81-509 Mutual Fund Requirements [Advanced Notice - Lapsed]

81-509 Mutual Fund Requirements [Advanced Notice - Lapsed]
Published October 13, 2004
Rescinded/Lapsed May 31, 2006

Concurrently Published

Division A - Definitions and interpretation


Definitions

1 In this instrument:

“Act” means the Securities Act, S.B.C. 2004, c. 43;

“designated” means designated by the commission;

“NI 81-102” means National Instrument 81-102 Mutual Funds;

“rules” means the Securities Rules.

Division B - Requirements for all mutual funds

Standard of care for management of a mutual fund

2 A fund manager must

(a) exercise the powers and discharge the duties related to management of a mutual fund honestly, in good faith and in the best interests of the fund, and

(b) exercise the care, diligence, and skill that a reasonably prudent person would exercise in comparable circumstances.

Plain language

3 (1) If a mutual fund is required under this instrument or an exemption from this instrument to file a record or send a record to an investor, the mutual fund must prepare the record in plain language.

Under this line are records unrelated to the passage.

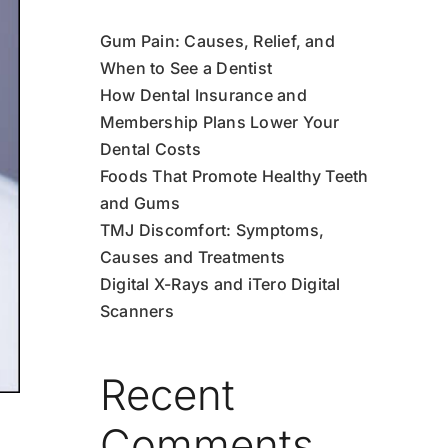
Gum Pain: Causes, Relief, and
When to See a Dentist
How Dental Insurance and
Membership Plans Lower Your
Dental Costs
Foods That Promote Healthy Teeth
and Gums
TMJ Discomfort: Symptoms,
Causes and Treatments
Digital X-Rays and iTero Digital
Scanners
Recent
Comments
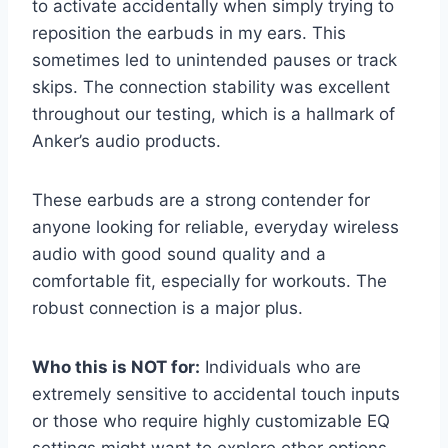
to activate accidentally when simply trying to
reposition the earbuds in my ears. This
sometimes led to unintended pauses or track
skips. The connection stability was excellent
throughout our testing, which is a hallmark of
Anker’s audio products.
These earbuds are a strong contender for
anyone looking for reliable, everyday wireless
audio with good sound quality and a
comfortable fit, especially for workouts. The
robust connection is a major plus.
Who this is NOT for:
Individuals who are
extremely sensitive to accidental touch inputs
or those who require highly customizable EQ
settings might want to explore other options.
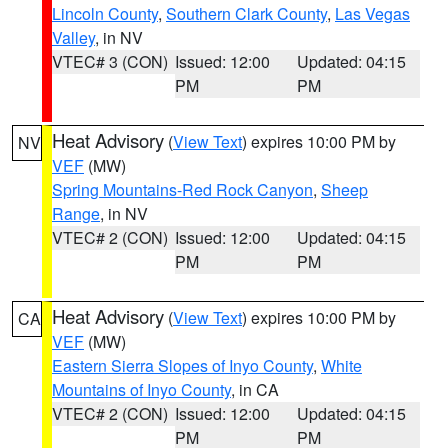
Lincoln County
,
Southern Clark County
,
Las Vegas
Valley
, in NV
VTEC# 3 (CON)
Issued: 12:00
Updated: 04:15
PM
PM
Heat Advisory
(
View Text
) expires 10:00 PM by
NV
VEF
(MW)
Spring Mountains-Red Rock Canyon
,
Sheep
Range
, in NV
VTEC# 2 (CON)
Issued: 12:00
Updated: 04:15
PM
PM
Heat Advisory
(
View Text
) expires 10:00 PM by
CA
VEF
(MW)
Eastern Sierra Slopes of Inyo County
,
White
Mountains of Inyo County
, in CA
VTEC# 2 (CON)
Issued: 12:00
Updated: 04:15
PM
PM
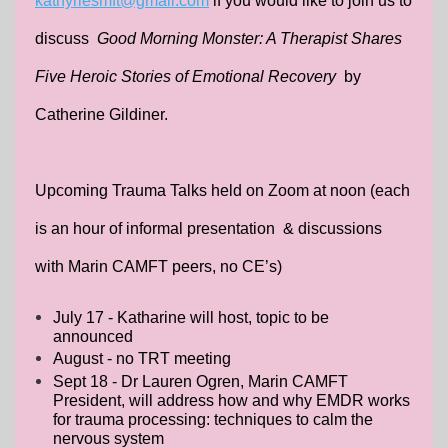
kathyriesmft@gmail.com
if you would like to join us to
discuss
Good Morning Monster: A Therapist Shares
Five Heroic Stories of Emotional Recovery
by
Catherine Gildiner.
Upcoming Trauma Talks held on Zoom at noon (each
is an hour of informal presentation & discussions
with Marin CAMFT peers, no CE’s)
July 17 - Katharine will host, topic to be
announced
August - no TRT meeting
Sept 18 - Dr Lauren Ogren, Marin CAMFT
President, will address how and why EMDR works
for trauma processing: techniques to calm the
nervous system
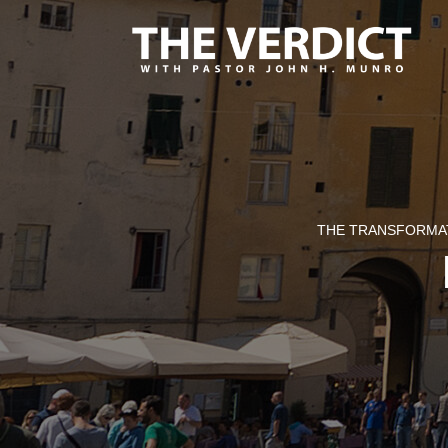
THE TRANSFORMAT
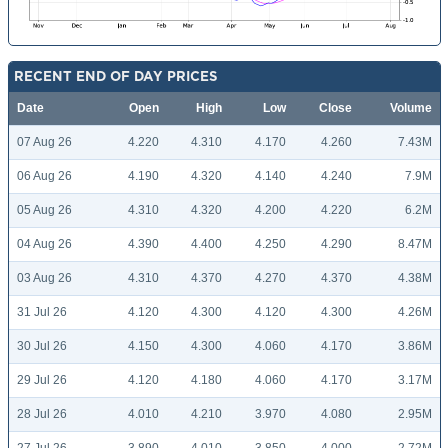
RECENT END OF DAY PRICES
Date
Open
High
Low
Close
Volume
07 Aug 26
4.220
4.310
4.170
4.260
7.43M
06 Aug 26
4.190
4.320
4.140
4.240
7.9M
05 Aug 26
4.310
4.320
4.200
4.220
6.2M
04 Aug 26
4.390
4.400
4.250
4.290
8.47M
03 Aug 26
4.310
4.370
4.270
4.370
4.38M
31 Jul 26
4.120
4.300
4.120
4.300
4.26M
30 Jul 26
4.150
4.300
4.060
4.170
3.86M
29 Jul 26
4.120
4.180
4.060
4.170
3.17M
28 Jul 26
4.010
4.210
3.970
4.080
2.95M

(2) For the purpose of this section, a record is in plain language if its form, style and language enable an ordinary investor, applying reasonable effort, to understand it.
Division C - Offering exemption

Pooled funds

4 (1) Section 18 (1) of the Act does not apply to a person making an offering of a security of a mutual fund if

(a) the mutual fund is not a public mutual fund,

(b) the offering is made to a client of a registered adviser, or an adviser in another province or foreign jurisdiction that is registered under the securities laws of the other province or foreign jurisdiction for the purpose of acting as an adviser, and

(c) the adviser referred to in paragraph (b)

(i) manages the investment portfolio of the fund, and

(ii) has full discretion to trade without requiring the client’s consent to a transaction.

(2) A mutual fund that makes an offering of securities under subsection (1) must file a report in the required form no later than 30 days after the end of the calendar year in which the offering occurs.

(3) A trade of a security of a mutual fund acquired under subsection (1) is an offering unless the securityholder trades it to the mutual fund or under section 64 of the rules [trade related to business combination, reorganization, bid or winding up].
Division D - Prospectus

Amendment to prospectus

5 If a significant change occurs in the affairs of a public mutual fund, the public mutual fund must file an amendment to its prospectus that discloses the significant change as soon as practicable.

Delivery of prospectus on request

6 A mutual fund must send a copy of a prospectus filed under the Act as soon as practicable and without charge to a prospective purchaser, or purchaser, who requests it.

Lapse of prospectus

7 If a mutual fund makes an offering under a prospectus, the mutual fund must not trade a security under the offering more than one year and 20 days after the date of the prospectus.


Division E - Financial Statements in a Prospectus

Annual financial statements

8 (1) Subject to subsections (2) and (3), a mutual fund that files a prospectus under the Act must include in the prospectus annual financial statements in the required form for the fund’s 2 most recently completed financial years, or if the mutual fund has not completed 2 financial years, for all of its financial years.

(2) If a mutual fund’s most recently completed financial year ended within 90 before the date of the prospectus referred to in subsection (1), the fund may treat the previous year as the most recently completed financial year under subsection (1).
(3) If the mutual fund has not completed its first financial year, the fund must include in the prospectus financial statements for the period from the date of the fund’s formation to a date not more than 90 days before the date of the prospectus.

Audit requirement

9 (1) For the purpose of section 8,

(a) the financial statements for the mutual fund’s most recently completed financial year must be audited financial statements, and

(b) the financial statements for a financial year other than the mutual fund’s most recently completed financial year may be unaudited financial statements unless

(i) the financial statements for the financial year have been audited, and

(ii) the auditor of those statements issued a report with respect to the audit.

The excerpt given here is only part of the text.